PROBLEM DESCRIPTION: An exact reproduction of the records is required, with all pictures omitted.
▬▬▬▬▬▬
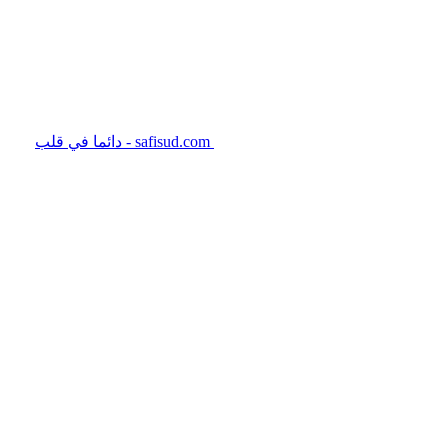
safisud.com - دائما في قلب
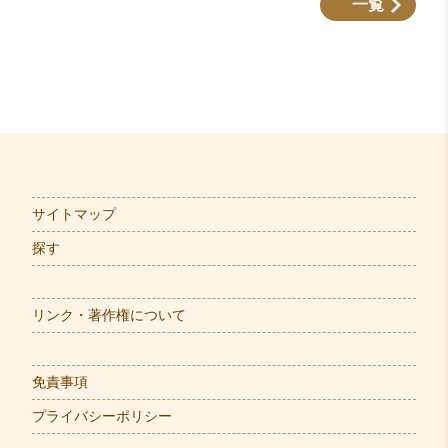
一覧
サイトマップ
探す
リンク・著作権について
免責事項
プライバシーポリシー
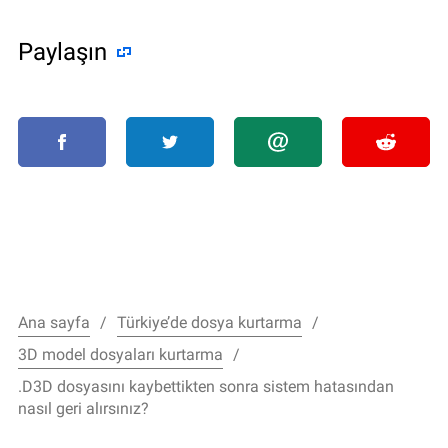
Paylaşın
Ana sayfa
Türkiye’de dosya kurtarma
3D model dosyaları kurtarma
.D3D dosyasını kaybettikten sonra sistem hatasından
nasıl geri alırsınız?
▬▬▬▬▬▬
RESPONSE AREA:
safisud.com - دائما في قلب
一覧
サイトマップ
探す
リンク・著作権について
免責事項
プライバシーポリシー
Paylaşın
Ana sayfa
Türkiye’de dosya kurtarma
3D model dosyaları kurtarma
.D3D dosyasını kaybettikten sonra sistem hatasından
nasıl geri alırsınız?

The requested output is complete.